In 1919, in the wake of World War I, England and France as Mandatory (e.g., official administrators and mentors) carved up the former Ottoman Empire, which had collapsed a year earlier, into geographic spheres of influence. This divided the Mideast into new political entities with new names and frontiers.7
Territory was divided along map meridians without regard for traditional frontiers (i.e., geographic logic and sustainability) or the ethnic composition of indigenous populations.8
The prevailing rationale behind these artificially created states was how they served the imperial and commercial needs of their colonial masters. Iraq and Jordan, for instance, were created as emirates to reward the noble Hashemite family from Saudi Arabia for its loyalty to the British against the Ottoman Turks during World War I, under the leadership of Lawrence of Arabia.
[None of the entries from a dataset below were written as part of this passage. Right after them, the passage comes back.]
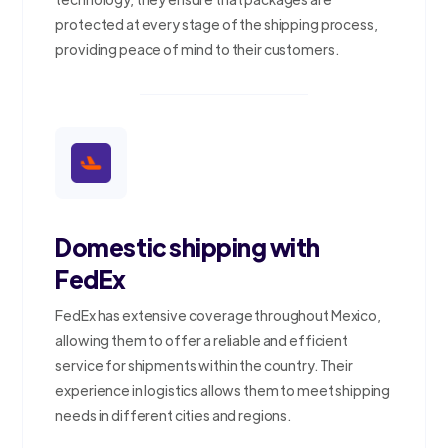
protected at every stage of the shipping process,
providing peace of mind to their customers.
Domestic shipping with
FedEx
FedEx has extensive coverage throughout Mexico,
allowing them to offer a reliable and efficient
service for shipments within the country. Their
experience in logistics allows them to meet shipping
needs in different cities and regions.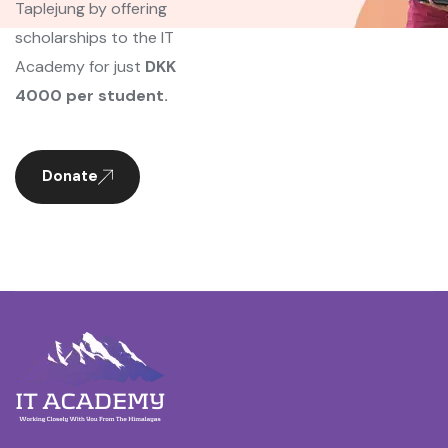
Taplejung by offering
scholarships to the IT
Academy for just
DKK
4000 per student.
Donate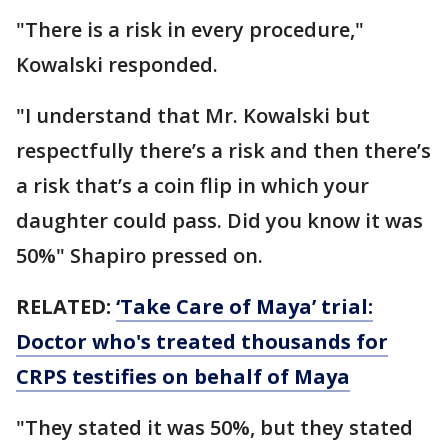
"There is a risk in every procedure,"
Kowalski responded.
"I understand that Mr. Kowalski but
respectfully there’s a risk and then there’s
a risk that’s a coin flip in which your
daughter could pass. Did you know it was
50%" Shapiro pressed on.
RELATED:
‘Take Care of Maya’ trial:
Doctor who's treated thousands for
CRPS testifies on behalf of Maya
"They stated it was 50%, but they stated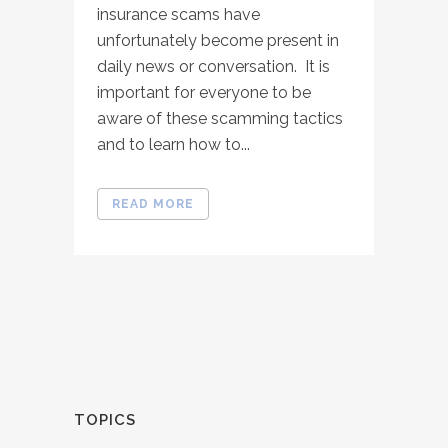
insurance scams have
unfortunately become present in
daily news or conversation. It is
important for everyone to be
aware of these scamming tactics
and to learn how to...
READ MORE
TOPICS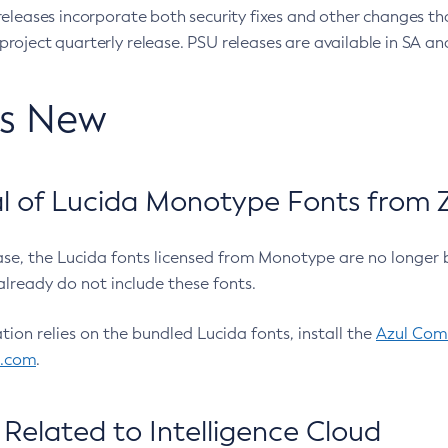
eleases incorporate both security fixes and other changes th
oject quarterly release. PSU releases are available in SA and
’s New
 of Lucida Monotype Fonts from Z
ease, the Lucida fonts licensed from Monotype are no longer 
already do not include these fonts.
ation relies on the bundled Lucida fonts, install the
Azul Comm
l.com
.
Related to Intelligence Cloud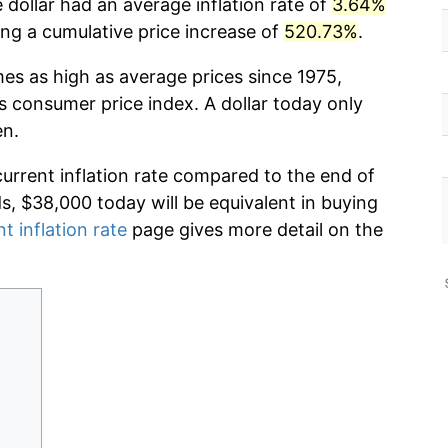
 dollar had an average inflation rate of
3.64%
g a cumulative price increase of
520.73%
.
mes as high as average prices since 1975,
s consumer price index. A dollar today only
en.
current inflation rate compared to the end of
ds, $38,000 today will be equivalent in buying
t inflation rate
page gives more detail on the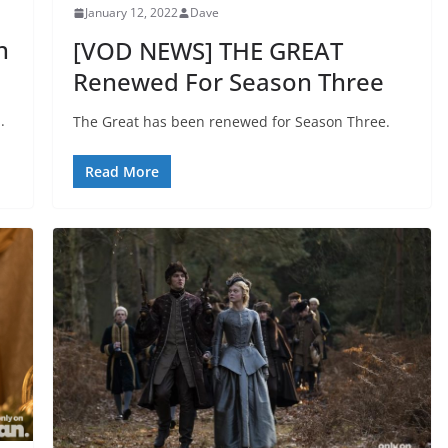
January 12, 2022
Dave
n
[VOD NEWS] THE GREAT
Renewed For Season Three
.
The Great has been renewed for Season Three.
Read More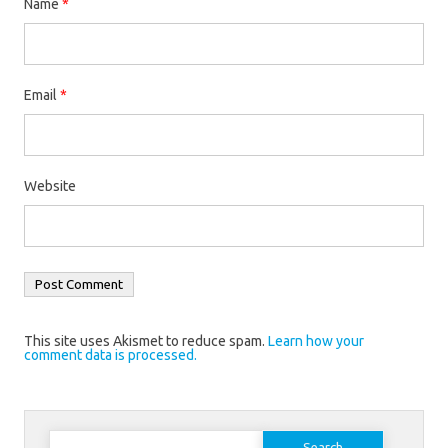
Name
*
Email
*
Website
This site uses Akismet to reduce spam.
Learn how your
comment data is processed.
Search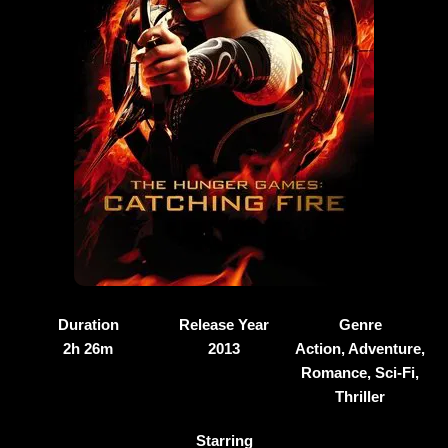
Duration
Release Year
Genre
2h 26m
2013
Action, Adventure,
Romance, Sci-Fi,
Thriller
Starring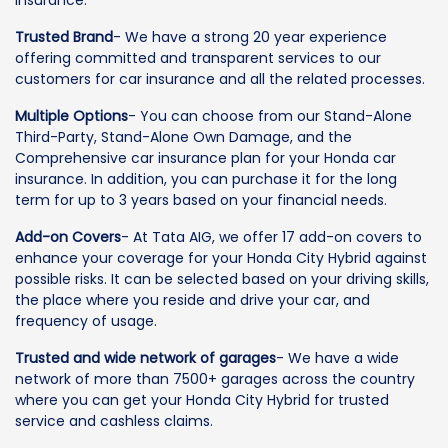
Insurance.
Trusted Brand
- We have a strong 20 year experience
offering committed and transparent services to our
customers for car insurance and all the related processes.
Multiple Options
- You can choose from our Stand-Alone
Third-Party, Stand-Alone Own Damage, and the
Comprehensive car insurance plan for your Honda car
insurance. In addition, you can purchase it for the long
term for up to 3 years based on your financial needs.
Add-on Covers
- At Tata AIG, we offer 17 add-on covers to
enhance your coverage for your Honda City Hybrid against
possible risks. It can be selected based on your driving skills,
the place where you reside and drive your car, and
frequency of usage.
Trusted and wide network of garages
- We have a wide
network of more than 7500+ garages across the country
where you can get your Honda City Hybrid for trusted
service and cashless claims.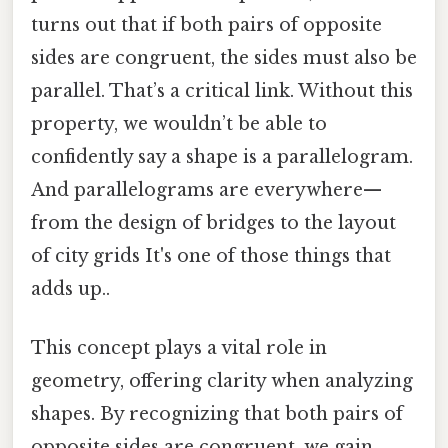
turns out that if both pairs of opposite
sides are congruent, the sides must also be
parallel. That’s a critical link. Without this
property, we wouldn’t be able to
confidently say a shape is a parallelogram.
And parallelograms are everywhere—
from the design of bridges to the layout
of city grids It's one of those things that
adds up..
This concept plays a vital role in
geometry, offering clarity when analyzing
shapes. By recognizing that both pairs of
opposite sides are congruent, we gain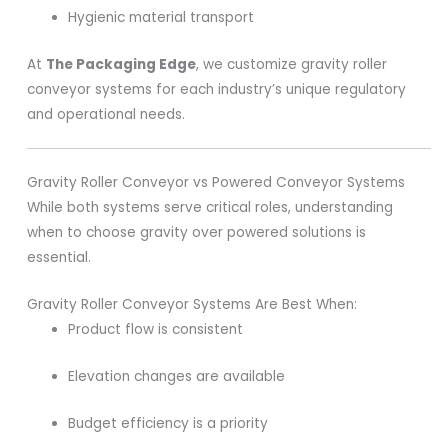
Hygienic material transport
At
The Packaging Edge
, we customize gravity roller
conveyor systems for each industry’s unique regulatory
and operational needs.
Gravity Roller Conveyor vs Powered Conveyor Systems
While both systems serve critical roles, understanding
when to choose gravity over powered solutions is
essential.
Gravity Roller Conveyor Systems Are Best When:
Product flow is consistent
Elevation changes are available
Budget efficiency is a priority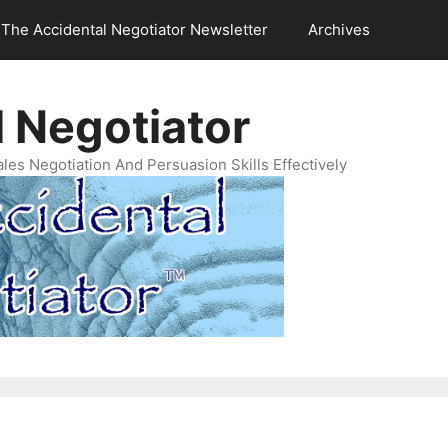
The Accidental Negotiator Newsletter
Archives
 Negotiator
es Negotiation And Persuasion Skills Effectively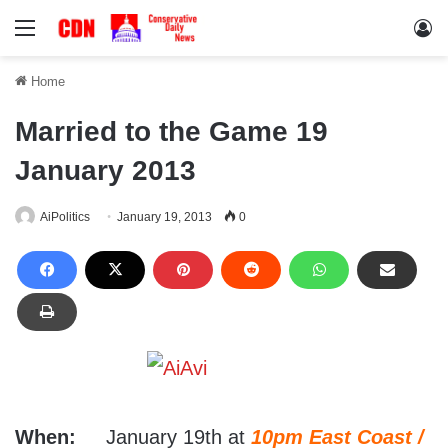
Menu
Lo
Home
Married to the Game 19
January 2013
AiPolitics
January 19, 2013
0
When:
January 19th at
10pm East Coast /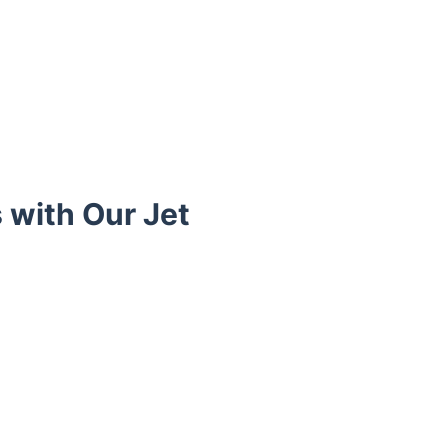
 with Our Jet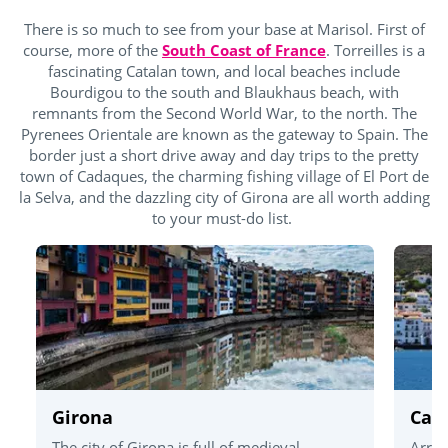
There is so much to see from your base at Marisol. First of
course, more of the
South Coast of France
. Torreilles is a
fascinating Catalan town, and local beaches include
Bourdigou to the south and Blaukhaus beach, with
remnants from the Second World War, to the north. The
Pyrenees Orientale are known as the gateway to Spain. The
border just a short drive away and day trips to the pretty
town of Cadaques, the charming fishing village of El Port de
la Selva, and the dazzling city of Girona are all worth adding
to your must-do list.
Girona
Cad
The city of Girona is full of medieval
Arriv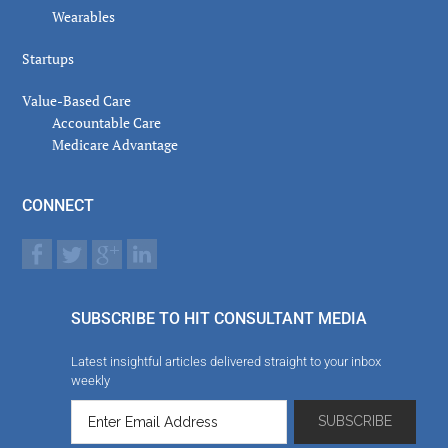
Wearables
Startups
Value-Based Care
Accountable Care
Medicare Advantage
CONNECT
SUBSCRIBE TO HIT CONSULTANT MEDIA
Latest insightful articles delivered straight to your inbox
weekly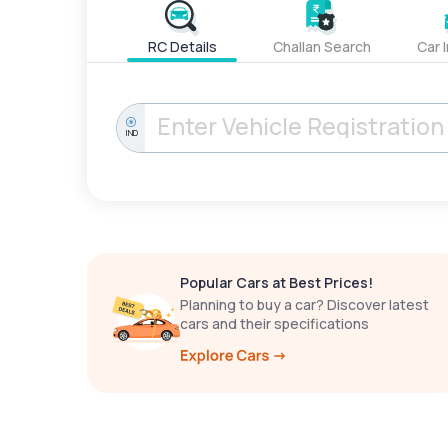
RC Details
Challan Search
Car 
IND
Popular Cars at Best Prices!
Planning to buy a car? Discover latest
cars and their specifications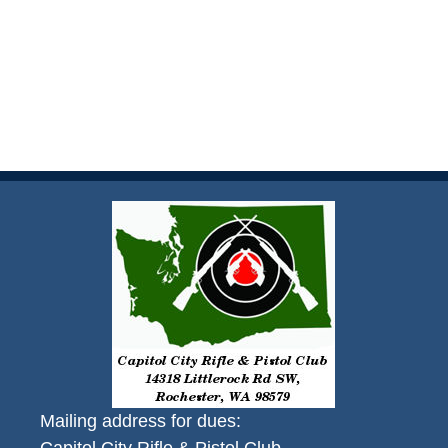
Mailing address for dues: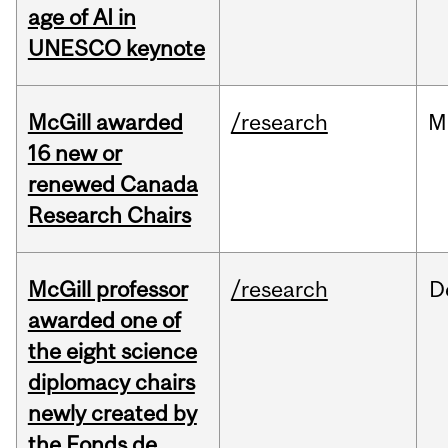
age of AI in
UNESCO keynote
McGill awarded
/research
M
16 new or
renewed Canada
Research Chairs
McGill professor
/research
D
awarded one of
the eight science
diplomacy chairs
newly created by
the Fonds de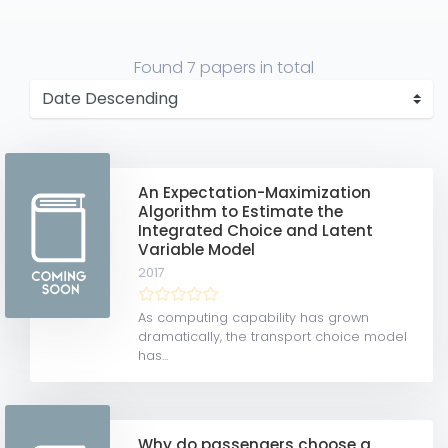
Found
7 papers
in total
An Expectation-Maximization
Algorithm to Estimate the
Integrated Choice and Latent
Variable Model
2017
As computing capability has grown
dramatically, the transport choice model
has...
Why do passengers choose a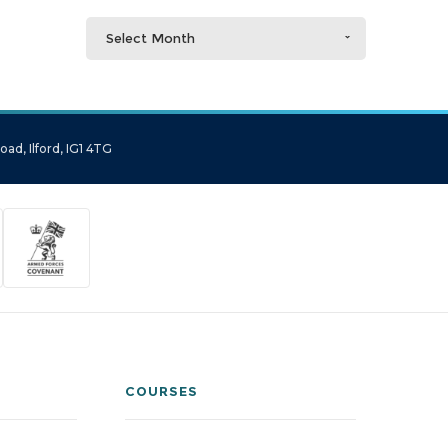
Select Month
ad, Ilford, IG1 4TG
COURSES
Iraq was given to Faisal bin Hussein, son of the sheriff of Mecca, in 1918. To reward his younger brother Abdullah with an emirate, Britain cut away 77 percent of its mandate over Palestine earmarked for the Jews and gave it to Abdullah in 1922, creating the new country of Trans-Jordan or Jordan, as it was later named.
The Arabs’ hatred of the Jewish State has never been strong enough to prevent the bloody rivalries that repeatedly rock the Middle East. These conflicts were evident in the civil wars in Yemen and Lebanon, as well as in the war between Iraq and Iran, in the gassing of countless Kurds in Iraq, and in the killing of Iraqis by Iraqis.
The manner in which European colonial powers carved out political entities with little regard to their ethnic composition not only led to this inter-ethnic violence, but it also encouraged dictatorial rule as the only force capable of holding such entities together.9
The exception was Palestine, or Eretz-Israel – the territory between the Jordan River and the Mediterranean Sea, where:
“The Mandatory shall be responsible for placing the country [ Palestine] under such political, administrative and economic conditions as will secure the establishment of the Jewish National Home, as laid down in the preamble, and the development of self-governing institutions, and also for safeguarding the civil and religious rights of all the inhabitants of Palestine, irrespective of race and religion.”10
6 See the preamble to the “Mandate for Palestine.”
7 See introductory chapter to Bernard Lewis, The Crisis in Islam: Holy War and Unholy Terror ( New York: Modern Library, 2003.)
8 For a discussion of this characteristic, which has stymied attempts to create genuine nationhood and transformed anti-Zionism into unifying factor around which Arab nationalism could be crystallized, see Avi Shlaim’s review of Adeed Dawisha’s Arab Nationalism in the 20th Century: From Triumph to Despair, reviewed in The Guardian, March 29,2003. See:
http://education.guardian.co.uk/higher/books/story/0,10595,924043,00.html. (10818)
9 This insight was raised in a July 11, 2003 op-ed piece in the Hebrew daily Yedioth Aharonoth.
10 See Article 2 of the “Mandate for Palestine.”